I laugh in therapy now mostly when I know I want to say something and I am actually going to be able to say it - but it always is prefaced with laugh/silence/laugh until it comes out. I try not to worry about it, it seems to me like an expression of emotion that is safe to come out that way so I let it be.
 
It depends. Yes, it can be how you distance yourself from what you are talking about, but also laughter is a way of releasing tension so not necessarily a bad thing even if it doesn't fit with the seriousness of the topic. If you feel relief after laughing, it's probably helping you and nothing to worry about.
 
I laugh when I am nervous. I don't know, it's a coping mechanism. Maybe you are nervous or not very comfortable talking about your trauma.
 
I think it's emotional distancing as a coping mechanism. If doing it outside of therapy is a new think for you it indicates to me that you are going too fast in therapy and you should stabilize more. I would definitely discuss the newness of it happening outside therapy with your T as any additional coping mechanism being "needed" is a flag for me.
 
It's actually quite a normal physical response, crying and laughing are both on the same spectrum of emotions and are linked. You might appreciate the following information about it:
Your odd body explained by Ben Cramer from Prevention.com said:
Laughing and crying are similar psychological reactions. "Both occur during states of high emotional arousal, involve lingering effects, and don't cleanly turn on and off," says Robert R. Provine, PhD, a psychologistat the University of Maryland, Baltimore County, and author of Laughter: A Scientific Investigation.

We associate crying with sadness, but tearing up is an even more complex human response. Tears are triggered by a variety of emotions—"by pain, sadness, and in some cases even extreme mirth. It's just the way we've evolved," says Lee Duffner, MD, a professor of ophthalmology at the University of Miami's Bascom Palmer Eye Institute.

As it turns out, that's good, because both laughter and crying can ease a stressful experience, probably by counteracting the effects of cortisol and adrenaline.
(ref:
http://www.prevention.com/health/healthy-living/causes-behind-13-odd-physical-body-quirks)
 
Don't focus on that response, just acknowledge it, focus on what's behind it. You laugh somewhere where others cry, but it's understanding of those reactions as proper or improper that's an issue here, not those reactions themselves. That you laugh isn't an issue here. It doesn't make you a bad person in any way, it doesn't make you incapable of healing, etc. It's just a reaction. You don't need to get rid of it. You need to understand how it works in your life, what's it defense against, how *that* makes you feel & react.

You're not odd, either.
(On a personal note, I've got a scale of laughter in response to traumatic events. They're all different, the feeling under is different, that there's pain involved is a common theme. It has made therapy a bit awkward, yah. But figuring the differences in each was a starting point. So was shifting attention from the laughter itself. It's emoting. Emoting is good. It's better than nothing.
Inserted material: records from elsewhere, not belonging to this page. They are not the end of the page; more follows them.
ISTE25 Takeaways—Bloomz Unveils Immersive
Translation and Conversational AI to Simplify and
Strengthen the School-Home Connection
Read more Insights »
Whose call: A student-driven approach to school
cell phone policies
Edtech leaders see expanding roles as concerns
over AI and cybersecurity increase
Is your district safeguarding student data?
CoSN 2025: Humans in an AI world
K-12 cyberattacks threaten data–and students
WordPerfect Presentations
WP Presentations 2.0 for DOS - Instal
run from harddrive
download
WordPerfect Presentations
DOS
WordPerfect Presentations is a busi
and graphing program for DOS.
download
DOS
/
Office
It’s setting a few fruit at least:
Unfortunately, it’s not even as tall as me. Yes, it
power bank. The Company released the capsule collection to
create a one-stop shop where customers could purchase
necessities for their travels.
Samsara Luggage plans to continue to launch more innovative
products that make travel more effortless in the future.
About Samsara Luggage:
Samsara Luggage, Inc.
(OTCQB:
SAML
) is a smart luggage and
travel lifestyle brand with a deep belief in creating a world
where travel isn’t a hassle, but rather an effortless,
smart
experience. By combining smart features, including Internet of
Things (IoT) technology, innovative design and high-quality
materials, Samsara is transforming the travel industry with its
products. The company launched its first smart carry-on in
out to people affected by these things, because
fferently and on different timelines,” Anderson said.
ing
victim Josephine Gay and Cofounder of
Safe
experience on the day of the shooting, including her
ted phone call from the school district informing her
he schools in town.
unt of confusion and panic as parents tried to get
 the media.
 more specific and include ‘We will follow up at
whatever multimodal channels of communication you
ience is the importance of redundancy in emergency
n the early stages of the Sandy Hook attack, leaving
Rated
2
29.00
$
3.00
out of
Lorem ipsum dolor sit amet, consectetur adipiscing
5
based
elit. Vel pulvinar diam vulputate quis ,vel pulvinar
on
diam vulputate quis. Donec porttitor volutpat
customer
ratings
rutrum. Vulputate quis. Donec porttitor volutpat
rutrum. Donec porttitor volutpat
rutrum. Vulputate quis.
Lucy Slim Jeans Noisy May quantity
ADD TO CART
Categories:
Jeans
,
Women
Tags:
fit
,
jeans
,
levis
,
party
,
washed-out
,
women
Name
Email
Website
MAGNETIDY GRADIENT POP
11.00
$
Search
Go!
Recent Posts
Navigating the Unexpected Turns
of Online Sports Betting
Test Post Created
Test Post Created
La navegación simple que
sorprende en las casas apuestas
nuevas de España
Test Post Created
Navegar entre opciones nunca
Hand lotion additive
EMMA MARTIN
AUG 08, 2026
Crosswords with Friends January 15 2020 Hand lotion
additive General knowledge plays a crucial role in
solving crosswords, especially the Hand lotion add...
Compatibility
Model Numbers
Imo at least.)
 
Thanks everyone! You've all been reassuringly lovely and I'm so glad to learn that I'm not as alone in this as I thought I was. I do hope that it just fades away slowly the more comfortable I become about talking about my feelings. My therapist has spoken about the laughing and is pretty able to read when I find something serious, or not, so there's not a lot of pressure from her to change this habit of mine. I am however, like suggested, going to try and explore why certain situations make me feel uncomfortable and feel the need to smile. Once again thank you everyone!
 
When I first started talking I was so avoidant of my emotions that laughing and smiling while talking about the worst of my trauma was the only way I could talk about it, after a while I could feel myself doing it. My T would have me stop talking and just allow myself to feel what it was I was afraid of. I no longer rely on it, but it took a long time before I became more comfortable to stop being afraid of my emotions and expressing them.